Örneğin CHP…Önseçimi zaten kaldırdı, sandık kurmuyor artık ama kime sordu, hiç!… İllerdeki STK’lara mı, muhtarlara mı, kadın örgütlerine, basına mı, kanaat önderlerine, partinin önemli isimlerine mi?
Hangi anketleri, hangi özellikteki deneklerle yaptılar, oradan ne çıktı? Hiç…
Sadece bildiğim kadarıyla ilçe başkanlarına kimi istiyorsunuz bir kağıta yazıp zarfa koyup getirin bize dediler.
Pazar gün açıklanacak liste işte bu şekilde oluşturuldu. Yahu bari ‘kimi aday görmek istemiyorsunuz’ diye sorsaydınız…Siz de haklısınız, “nasıl olsa birimiz garanti, ölümüz bile bir milletvekili çıkarıyor, içinde ‘adama’ gerek yok ceketi koysak seçiliyor” mantığıyla yönetiyorsunuz bu süreci.

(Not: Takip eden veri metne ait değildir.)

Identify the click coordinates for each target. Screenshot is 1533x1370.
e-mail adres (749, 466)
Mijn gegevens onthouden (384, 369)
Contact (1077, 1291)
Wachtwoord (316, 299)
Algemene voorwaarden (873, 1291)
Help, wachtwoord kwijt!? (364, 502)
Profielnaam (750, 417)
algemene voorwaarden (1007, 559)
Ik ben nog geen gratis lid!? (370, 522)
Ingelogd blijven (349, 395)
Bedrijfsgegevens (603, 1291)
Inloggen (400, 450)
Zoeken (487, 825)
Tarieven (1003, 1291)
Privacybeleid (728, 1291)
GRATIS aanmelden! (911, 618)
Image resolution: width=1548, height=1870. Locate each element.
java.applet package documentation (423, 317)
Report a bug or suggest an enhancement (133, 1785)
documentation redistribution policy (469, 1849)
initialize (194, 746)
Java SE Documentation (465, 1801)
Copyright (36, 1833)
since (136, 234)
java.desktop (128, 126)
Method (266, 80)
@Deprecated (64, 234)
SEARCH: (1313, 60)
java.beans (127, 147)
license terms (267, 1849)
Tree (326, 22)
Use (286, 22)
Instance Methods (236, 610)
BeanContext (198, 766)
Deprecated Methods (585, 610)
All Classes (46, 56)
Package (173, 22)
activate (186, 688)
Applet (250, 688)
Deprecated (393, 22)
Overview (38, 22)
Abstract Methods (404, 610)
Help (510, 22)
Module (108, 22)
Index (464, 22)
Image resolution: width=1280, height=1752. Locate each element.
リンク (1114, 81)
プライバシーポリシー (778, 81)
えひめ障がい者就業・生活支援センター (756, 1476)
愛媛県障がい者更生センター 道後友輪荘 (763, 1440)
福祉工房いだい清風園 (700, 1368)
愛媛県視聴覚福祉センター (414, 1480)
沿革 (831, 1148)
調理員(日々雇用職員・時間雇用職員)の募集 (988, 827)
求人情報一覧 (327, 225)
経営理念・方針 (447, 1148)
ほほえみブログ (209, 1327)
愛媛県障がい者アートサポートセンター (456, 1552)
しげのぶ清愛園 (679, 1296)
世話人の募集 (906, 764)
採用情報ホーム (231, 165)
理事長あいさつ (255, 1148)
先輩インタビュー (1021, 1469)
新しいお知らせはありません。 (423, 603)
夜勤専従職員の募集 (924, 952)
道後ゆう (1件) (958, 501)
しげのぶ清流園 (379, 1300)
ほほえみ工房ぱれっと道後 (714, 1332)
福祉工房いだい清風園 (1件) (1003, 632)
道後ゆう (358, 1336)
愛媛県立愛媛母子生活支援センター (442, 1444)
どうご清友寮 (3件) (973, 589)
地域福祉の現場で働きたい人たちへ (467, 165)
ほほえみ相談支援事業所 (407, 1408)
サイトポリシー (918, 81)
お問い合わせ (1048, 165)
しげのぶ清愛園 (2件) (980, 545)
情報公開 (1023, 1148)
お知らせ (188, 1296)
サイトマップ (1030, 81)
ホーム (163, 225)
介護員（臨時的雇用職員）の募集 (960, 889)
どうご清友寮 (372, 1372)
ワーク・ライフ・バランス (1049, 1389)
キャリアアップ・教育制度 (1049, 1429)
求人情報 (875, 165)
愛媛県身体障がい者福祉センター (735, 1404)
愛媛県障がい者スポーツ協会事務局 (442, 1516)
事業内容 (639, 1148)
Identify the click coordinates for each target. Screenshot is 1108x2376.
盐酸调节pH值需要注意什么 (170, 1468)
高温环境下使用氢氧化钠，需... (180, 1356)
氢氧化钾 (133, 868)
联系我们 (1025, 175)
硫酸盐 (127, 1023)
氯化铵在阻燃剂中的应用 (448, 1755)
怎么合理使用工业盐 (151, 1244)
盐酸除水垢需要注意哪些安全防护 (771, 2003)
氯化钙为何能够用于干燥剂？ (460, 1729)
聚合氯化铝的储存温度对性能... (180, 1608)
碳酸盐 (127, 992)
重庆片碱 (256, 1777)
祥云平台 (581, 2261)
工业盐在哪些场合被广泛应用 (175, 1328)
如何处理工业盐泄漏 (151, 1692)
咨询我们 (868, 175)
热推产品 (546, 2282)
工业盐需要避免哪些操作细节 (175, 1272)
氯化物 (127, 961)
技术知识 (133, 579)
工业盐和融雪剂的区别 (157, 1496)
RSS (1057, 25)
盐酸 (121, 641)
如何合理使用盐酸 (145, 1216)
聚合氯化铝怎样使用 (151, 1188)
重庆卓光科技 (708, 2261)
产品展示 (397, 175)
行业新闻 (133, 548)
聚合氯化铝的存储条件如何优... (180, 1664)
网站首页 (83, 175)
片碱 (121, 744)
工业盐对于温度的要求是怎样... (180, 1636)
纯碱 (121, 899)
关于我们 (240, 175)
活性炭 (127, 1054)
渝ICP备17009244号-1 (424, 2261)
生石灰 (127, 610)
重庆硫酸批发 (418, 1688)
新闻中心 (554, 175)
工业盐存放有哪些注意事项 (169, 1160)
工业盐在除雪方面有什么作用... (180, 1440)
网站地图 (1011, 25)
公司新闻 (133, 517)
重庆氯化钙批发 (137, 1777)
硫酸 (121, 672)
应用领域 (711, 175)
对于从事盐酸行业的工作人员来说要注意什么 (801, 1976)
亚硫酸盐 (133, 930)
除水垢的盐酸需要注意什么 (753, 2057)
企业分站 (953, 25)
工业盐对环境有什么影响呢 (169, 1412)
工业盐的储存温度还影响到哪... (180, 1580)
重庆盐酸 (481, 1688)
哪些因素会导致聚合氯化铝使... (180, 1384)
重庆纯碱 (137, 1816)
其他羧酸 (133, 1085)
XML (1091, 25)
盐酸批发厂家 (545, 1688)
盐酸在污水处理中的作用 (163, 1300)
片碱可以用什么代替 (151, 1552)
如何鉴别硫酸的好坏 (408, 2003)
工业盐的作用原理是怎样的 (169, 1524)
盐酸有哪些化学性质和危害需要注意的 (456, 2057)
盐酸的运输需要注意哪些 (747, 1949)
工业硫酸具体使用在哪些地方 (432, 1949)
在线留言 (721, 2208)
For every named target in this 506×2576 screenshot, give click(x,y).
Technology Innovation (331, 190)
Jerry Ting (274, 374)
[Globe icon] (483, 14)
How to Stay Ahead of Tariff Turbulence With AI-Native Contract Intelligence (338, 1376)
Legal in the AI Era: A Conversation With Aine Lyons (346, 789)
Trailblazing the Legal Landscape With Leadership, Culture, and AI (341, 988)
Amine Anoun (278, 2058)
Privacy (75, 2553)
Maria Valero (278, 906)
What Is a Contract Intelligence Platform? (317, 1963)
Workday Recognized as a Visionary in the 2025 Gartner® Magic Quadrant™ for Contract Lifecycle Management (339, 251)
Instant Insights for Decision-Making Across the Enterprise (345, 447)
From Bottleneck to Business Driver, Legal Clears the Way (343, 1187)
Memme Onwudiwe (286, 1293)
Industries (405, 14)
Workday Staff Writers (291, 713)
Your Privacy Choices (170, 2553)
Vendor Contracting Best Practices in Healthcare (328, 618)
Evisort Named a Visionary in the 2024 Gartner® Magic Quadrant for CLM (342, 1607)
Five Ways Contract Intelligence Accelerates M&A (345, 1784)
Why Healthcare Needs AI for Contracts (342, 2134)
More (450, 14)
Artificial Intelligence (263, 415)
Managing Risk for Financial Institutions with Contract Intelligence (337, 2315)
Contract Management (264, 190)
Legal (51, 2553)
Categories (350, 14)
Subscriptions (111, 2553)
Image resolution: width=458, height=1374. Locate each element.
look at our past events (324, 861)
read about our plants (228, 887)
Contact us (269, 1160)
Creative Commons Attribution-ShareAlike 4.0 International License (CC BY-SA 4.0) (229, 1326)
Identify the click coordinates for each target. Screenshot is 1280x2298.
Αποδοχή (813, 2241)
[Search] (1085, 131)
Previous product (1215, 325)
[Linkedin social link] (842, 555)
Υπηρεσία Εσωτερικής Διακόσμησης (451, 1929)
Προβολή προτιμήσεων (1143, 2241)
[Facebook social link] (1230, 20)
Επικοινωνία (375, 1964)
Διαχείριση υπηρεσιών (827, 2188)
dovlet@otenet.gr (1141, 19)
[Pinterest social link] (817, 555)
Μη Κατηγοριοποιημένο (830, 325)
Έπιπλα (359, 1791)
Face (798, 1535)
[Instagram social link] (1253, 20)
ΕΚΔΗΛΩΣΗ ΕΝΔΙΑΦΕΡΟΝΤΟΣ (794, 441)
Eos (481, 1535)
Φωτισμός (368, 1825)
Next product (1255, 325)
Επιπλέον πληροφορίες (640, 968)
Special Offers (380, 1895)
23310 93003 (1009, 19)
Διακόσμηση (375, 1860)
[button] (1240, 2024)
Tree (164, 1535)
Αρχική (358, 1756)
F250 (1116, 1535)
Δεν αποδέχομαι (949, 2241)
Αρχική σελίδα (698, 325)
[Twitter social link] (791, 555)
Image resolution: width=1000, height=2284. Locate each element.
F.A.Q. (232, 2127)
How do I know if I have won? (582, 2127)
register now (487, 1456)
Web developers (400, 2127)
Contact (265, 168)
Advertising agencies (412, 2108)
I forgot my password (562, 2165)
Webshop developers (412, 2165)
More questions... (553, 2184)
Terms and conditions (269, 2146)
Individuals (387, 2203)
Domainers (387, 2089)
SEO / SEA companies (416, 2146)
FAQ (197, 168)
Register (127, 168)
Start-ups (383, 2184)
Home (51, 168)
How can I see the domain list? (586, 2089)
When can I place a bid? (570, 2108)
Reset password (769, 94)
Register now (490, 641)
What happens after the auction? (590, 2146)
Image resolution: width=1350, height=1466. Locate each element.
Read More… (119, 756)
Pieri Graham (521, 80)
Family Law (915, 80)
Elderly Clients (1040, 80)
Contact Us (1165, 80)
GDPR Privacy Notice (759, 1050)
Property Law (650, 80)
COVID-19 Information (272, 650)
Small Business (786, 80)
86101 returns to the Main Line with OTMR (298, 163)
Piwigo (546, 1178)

Yani kısaca liyakatın ve demokrasinin esas alınmadığı bir belirleme yönteminin sonucu olarak, illerin adaylarını listelere yazıp duyuracaklar ve bizler de tıpış tıpış sandığa gidip oy vereceğiz. Bize biçilen görev sadece onların seçtiklerini seçmek.
Gözünü seveyim ey demokrasi!
5 yıllık bir maziye sahip Millet İttifakı 1 yıldır 13 toplantı yaptı. Keşke bu toplantıların amacı milletvekili adayları için olsaydı. Liderler ve ekipleri keşke illeri tek tek çalışsalardı. Nasıl daha çok başarılı oluruz sorusuna yanıt arasalardı.
Çünkü bence Kemal beyin Cumhurbaşkanı seçilmesinden daha önemlidir 28.dönem TBMM’si….Çünkü ülkeyi parlamenter sisteme taşıyacak olan sayısal yapıyı orada kuramadın mı, 301’i bulamadın mı, 360 çoğunluğunu elde edemedin mi mevcut sistem devam edecektir.
Biz ikinci bir tek adam istemiyoruz.
Türkiye’yi parlementer demokrasiye, güçler ayrılığana, hukuk düzenine, refah ve huzura kavuşturacak olan Cumhurbaşkanı değildir, O’nun tercihleri, niyeti, yetkisi tabi önemlidir ama bunu yapacak olan TBMM’dir, oradan geçecek olan kanunlardır. Biz Cumhuriyeti yeniden kuracak olan kaliteli bir TBMM istiyoruz.
Ben derim ki, henüz daha 48 saat vakit varken böyle bir TBMM ‘yi düşünün; plazalar, dehlizlerdeki karanlık odalaea kapanın, aday listelerinize bir kez daha odaklanın, gözden geçirin.
Bize sizi temsil edecek adayları, aynı yüzleri, aynı isimleri, aynı sonucu almak için dayatmayın. Cebine milletin parasını koyup Ankara’da kaybolacak cüdamlar istemiyoruz.
Biz seçmenler seçeceğimiz, vekalet vereceğimiz adaylarda; Ülkeye hizmet önceliği olan, yurtsever, ilin sorunlarını ve çözümlerini bilme, yönetme ve temsil etme kabiliyeti, siyasal birikim, deneyim, görgü, başarı, sosyal ilişki, güçlü geleneksel aile yapısı, şaibesiz bir geçmiş ve bunların hepsinden daha önemlisi ahlak gibi özellikler arıyoruz.